While serving as head of school, Anderson completed his MLA at HBU in 2017. He says, “I believe classical schools need school heads who don’t just love the idea of what goes on in their classrooms, but who also embody and practice those ideals because they love them.” He mentions that Dr. Robert B. Sloan, HBU president, is a role model. “His talks on organizational leadership were infused with spontaneous references to figures, storylines and ideas from the classics. It seems organic – not filled with pose and pretense. I want to be like that when I grow up.”

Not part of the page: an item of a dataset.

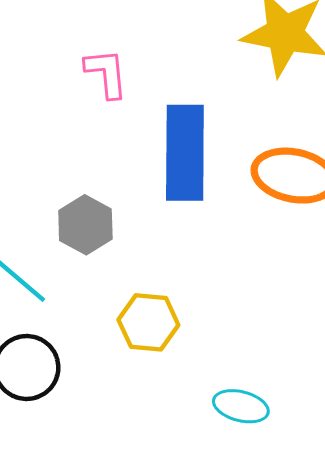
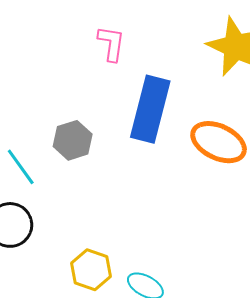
yellow hexagon: (148, 322) -> (91, 270), moved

Anderson says his coursework at HBU only deepened his love for the liberal arts tradition. “Dr. Gordon revived a passion for scientific thinking, and helped a non-scientist to remember that scientific investigation cannot be separated from the study of the history of ideas. Dr. Davis gave me Erasmus, a thinker I most likely would never have exposed myself to, and I would have missed out. Dr. Hemati took me through the hard discipline of logical thinking. Dr. Garbarino taught me that every sentence matters. And Dr. Boyleston … I already had a hunch that poetry creates, sustains and renews the world, but he brought that idea to its consummation in me. The MLA at HBU made me more convinced that I was on the right track. I want this for myself. I want it for my kids. And I want it for other people’s kids.”

Anderson’s zeal for continued intellectual growth has been contagious among his faculty. Pam Jackson, MLA ’18, who has taught first grade and worked in administration at TCS for seven years, says this of her HBU coursework, “The Roman World class, with Dr. Garbarino, deepened my appreciation of the Roman influence on our country’s culture, not only in government and architecture, but in education as well. Many of the ancient practices (copywork, recitations, poetry) are practices we use at TCS today. It was illuminating and affirming to know that what worked then works today too.” Another HBU alumnus, Joseph Christopherson, MLA ’17, teaches second grade and is also the Memorial Lower Campus Director.

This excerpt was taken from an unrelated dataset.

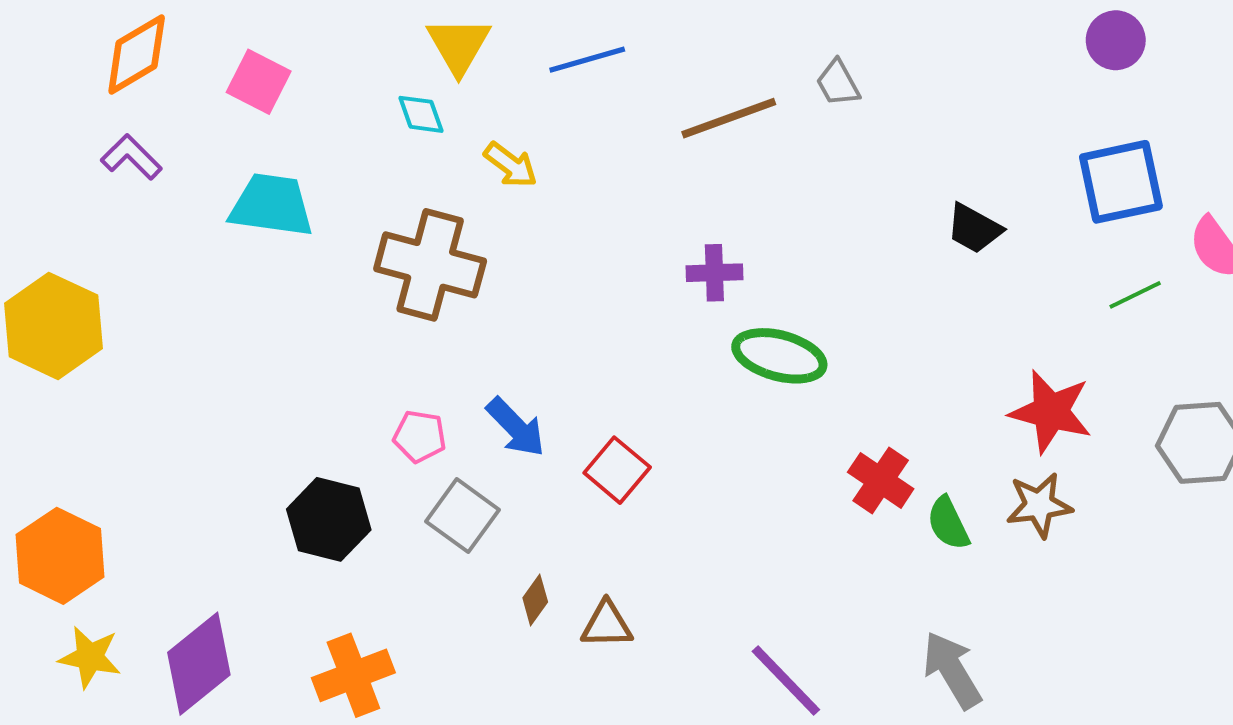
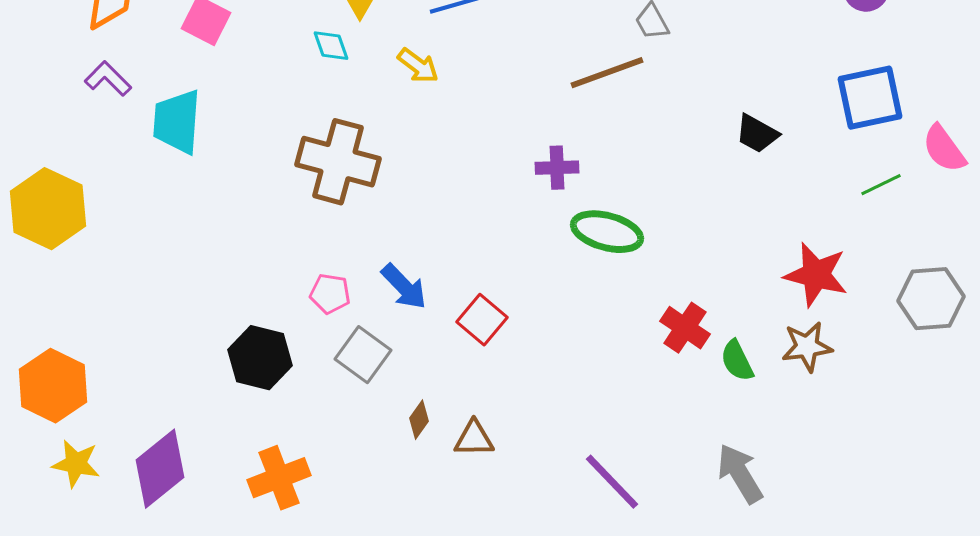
brown line: (729, 118) -> (607, 73), moved
yellow arrow: (511, 165) -> (418, 66), moved
cyan trapezoid: (272, 205) -> (177, 122), moved, turned -94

This year, Trinity Classical School celebrates its 10-year anniversary with its first graduating class, including the Obers’ oldest daughter, Elizabeth. The 22 students and 3 teachers have grown to 667 students and 93 staff members on three campuses. The model has attracted parents in other cities, and Trinity Classical School of Houston has started the Trinity Classical Network as a means to generously share its resources, systems, and experience to see that other Christ-centered, classical, collaborative schools experience the same level of flourishing. The Classical School of Dallas began classes for the first time this fall, opening their morning assembly with student, teacher, and parent voices raised, just as they are at Trinity Classical School of Houston, in the opening lines of their first quarter hymn:

“Come thou fount of every blessing, Tune my heart to sing Thy grace. Streams of mercy, never ceasing, Call for songs of loudest praise!”